Exercise goal: Reproduce the entries shown below only from the line with "Latest Posts" down to the line with "As you progress, your studies deepen int", keeping both end lines and copying each one exactly.

Task data:
================================

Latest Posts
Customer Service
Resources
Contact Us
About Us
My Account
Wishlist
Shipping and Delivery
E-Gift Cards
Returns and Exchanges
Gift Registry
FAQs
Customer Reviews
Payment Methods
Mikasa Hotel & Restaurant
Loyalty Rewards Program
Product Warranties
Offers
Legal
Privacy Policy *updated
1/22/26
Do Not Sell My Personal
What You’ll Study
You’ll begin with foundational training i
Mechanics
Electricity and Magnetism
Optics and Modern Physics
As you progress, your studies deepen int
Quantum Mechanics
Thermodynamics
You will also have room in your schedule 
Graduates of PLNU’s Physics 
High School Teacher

================================

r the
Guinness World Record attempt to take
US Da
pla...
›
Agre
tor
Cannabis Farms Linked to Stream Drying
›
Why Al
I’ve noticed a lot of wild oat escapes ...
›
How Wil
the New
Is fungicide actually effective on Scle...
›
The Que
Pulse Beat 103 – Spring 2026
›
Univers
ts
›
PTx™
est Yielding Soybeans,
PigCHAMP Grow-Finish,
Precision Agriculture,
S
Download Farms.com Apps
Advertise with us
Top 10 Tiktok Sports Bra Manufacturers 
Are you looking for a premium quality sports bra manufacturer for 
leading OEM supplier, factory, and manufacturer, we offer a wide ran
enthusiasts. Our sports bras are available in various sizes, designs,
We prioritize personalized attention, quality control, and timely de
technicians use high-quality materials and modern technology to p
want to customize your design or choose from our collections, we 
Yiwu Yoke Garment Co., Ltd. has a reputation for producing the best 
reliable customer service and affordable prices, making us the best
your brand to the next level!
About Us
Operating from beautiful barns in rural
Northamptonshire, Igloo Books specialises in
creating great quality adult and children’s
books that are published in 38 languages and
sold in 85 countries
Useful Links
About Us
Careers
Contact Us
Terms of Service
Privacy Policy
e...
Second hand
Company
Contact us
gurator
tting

================================

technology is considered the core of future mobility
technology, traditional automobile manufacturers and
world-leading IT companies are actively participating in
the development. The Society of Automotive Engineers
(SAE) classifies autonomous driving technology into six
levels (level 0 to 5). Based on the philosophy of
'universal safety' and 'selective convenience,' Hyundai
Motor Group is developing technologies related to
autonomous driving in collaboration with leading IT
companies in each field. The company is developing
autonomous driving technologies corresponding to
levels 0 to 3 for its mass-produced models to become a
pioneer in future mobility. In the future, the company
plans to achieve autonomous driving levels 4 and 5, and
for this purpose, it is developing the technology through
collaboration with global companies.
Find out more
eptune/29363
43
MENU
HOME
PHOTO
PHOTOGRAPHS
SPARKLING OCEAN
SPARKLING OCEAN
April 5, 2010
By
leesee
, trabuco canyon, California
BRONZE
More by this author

================================

Answer space:
Latest Posts
Customer Service
Resources
Contact Us
About Us
My Account
Wishlist
Shipping and Delivery
E-Gift Cards
Returns and Exchanges
Gift Registry
FAQs
Customer Reviews
Payment Methods
Mikasa Hotel & Restaurant
Loyalty Rewards Program
Product Warranties
Offers
Legal
Privacy Policy *updated
1/22/26
Do Not Sell My Personal
What You’ll Study
You’ll begin with foundational training i
Mechanics
Electricity and Magnetism
Optics and Modern Physics
As you progress, your studies deepen int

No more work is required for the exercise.